Segment Open

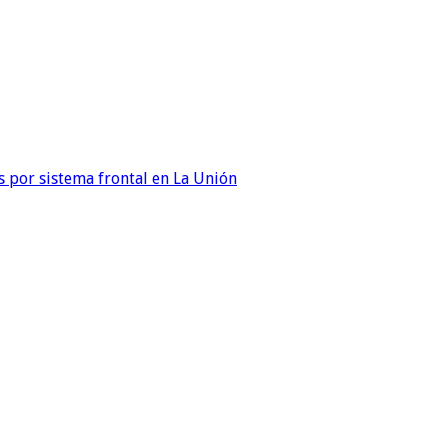
 por sistema frontal en La Unión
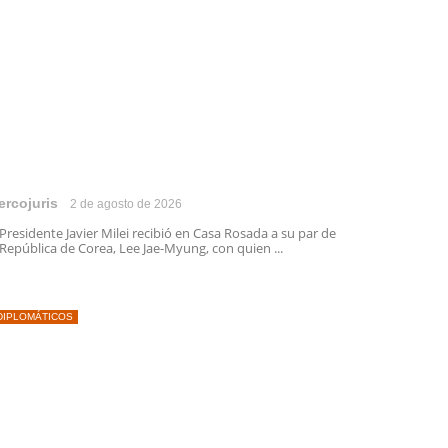
ercojuris
2 de agosto de 2026
 Presidente Javier Milei recibió en Casa Rosada a su par de
 República de Corea, Lee Jae-Myung, con quien ...
DIPLOMÁTICOS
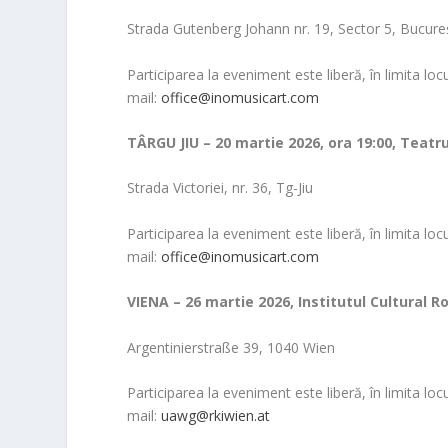
Strada Gutenberg Johann nr. 19, Sector 5, Bucure
Participarea la eveniment este liberă, în limita loc
mail:
office@inomusicart.com
TÂRGU JIU – 20 martie 2026, ora 19:00, Teatr
Strada Victoriei, nr. 36, Tg-Jiu
Participarea la eveniment este liberă, în limita loc
mail:
office@inomusicart.com
VIENA – 26 martie 2026, Institutul Cultural R
Argentinierstraße 39, 1040 Wien
Participarea la eveniment este liberă, în limita loc
mail:
uawg@rkiwien.at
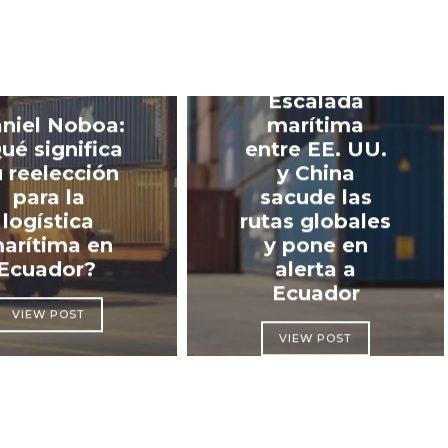
Escalada
niel Noboa:
marítima
ué significa
entre EE. UU.
u reelección
y China
para la
sacude las
logística
rutas globales
arítima en
y pone en
Ecuador?
alerta a
Ecuador
VIEW POST
VIEW POST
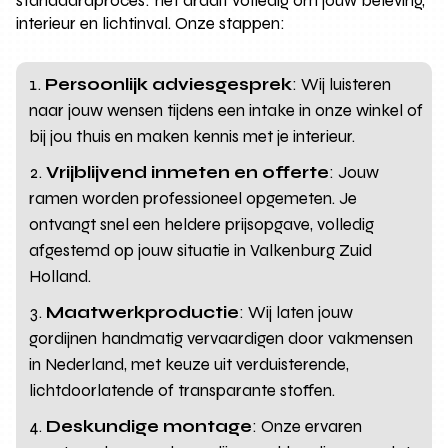
standaardproces: het draait volledig om jouw beleving,
interieur en lichtinval. Onze stappen:
Persoonlijk adviesgesprek
: Wij luisteren
naar jouw wensen tijdens een intake in onze winkel of
bij jou thuis en maken kennis met je interieur.
Vrijblijvend inmeten en offerte
: Jouw
ramen worden professioneel opgemeten. Je
ontvangt snel een heldere prijsopgave, volledig
afgestemd op jouw situatie in Valkenburg Zuid
Holland.
Maatwerkproductie
: Wij laten jouw
gordijnen handmatig vervaardigen door vakmensen
in Nederland, met keuze uit verduisterende,
lichtdoorlatende of transparante stoffen.
Deskundige montage
: Onze ervaren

Segment Closed

**Task**
What is wanted is a word-for-word restatement of the entries, without their images.

**Task result**
 por sistema frontal en La Unión
ercojuris
2 de agosto de 2026
 Presidente Javier Milei recibió en Casa Rosada a su par de
 República de Corea, Lee Jae-Myung, con quien ...
DIPLOMÁTICOS
Strada Gutenberg Johann nr. 19, Sector 5, Bucure
Participarea la eveniment este liberă, în limita loc
mail:
office@inomusicart.com
TÂRGU JIU – 20 martie 2026, ora 19:00, Teatr
Strada Victoriei, nr. 36, Tg-Jiu
Participarea la eveniment este liberă, în limita loc
mail:
office@inomusicart.com
VIENA – 26 martie 2026, Institutul Cultural R
Argentinierstraße 39, 1040 Wien
Participarea la eveniment este liberă, în limita loc
mail:
uawg@rkiwien.at
Escalada
niel Noboa:
marítima
ué significa
entre EE. UU.
u reelección
y China
para la
sacude las
logística
rutas globales
arítima en
y pone en
Ecuador?
alerta a
Ecuador
VIEW POST
VIEW POST
standaardproces: het draait volledig om jouw beleving,
interieur en lichtinval. Onze stappen:
Persoonlijk adviesgesprek
: Wij luisteren
naar jouw wensen tijdens een intake in onze winkel of
bij jou thuis en maken kennis met je interieur.
Vrijblijvend inmeten en offerte
: Jouw
ramen worden professioneel opgemeten. Je
ontvangt snel een heldere prijsopgave, volledig
afgestemd op jouw situatie in Valkenburg Zuid
Holland.
Maatwerkproductie
: Wij laten jouw
gordijnen handmatig vervaardigen door vakmensen
in Nederland, met keuze uit verduisterende,
lichtdoorlatende of transparante stoffen.
Deskundige montage
: Onze ervaren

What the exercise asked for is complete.